___ Source information
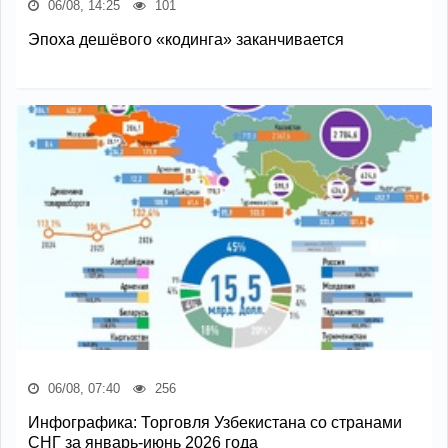
06/08, 14:25
101
Эпоха дешёвого «кодинга» заканчивается
06/08, 07:40
256
Инфографика: Торговля Узбекистана со странами
СНГ за январь-июнь 2026 года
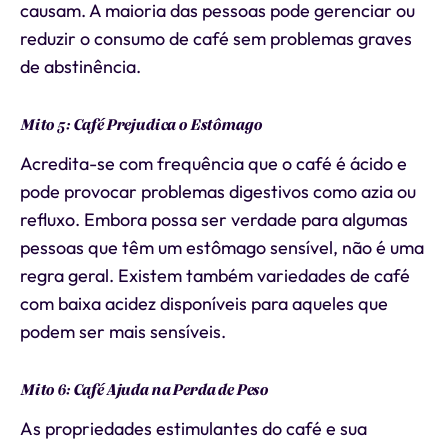
causam. A maioria das pessoas pode gerenciar ou
reduzir o consumo de café sem problemas graves
de abstinência.
Mito 5: Café Prejudica o Estômago
Acredita-se com frequência que o café é ácido e
pode provocar problemas digestivos como azia ou
refluxo. Embora possa ser verdade para algumas
pessoas que têm um estômago sensível, não é uma
regra geral. Existem também variedades de café
com baixa acidez disponíveis para aqueles que
podem ser mais sensíveis.
Mito 6: Café Ajuda na Perda de Peso
As propriedades estimulantes do café e sua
______
Task goal >> Copy all lines of the records in which the string "Mito" can be found.

Solution to the problem >>
Mito 5: Café Prejudica o Estômago
Mito 6: Café Ajuda na Perda de Peso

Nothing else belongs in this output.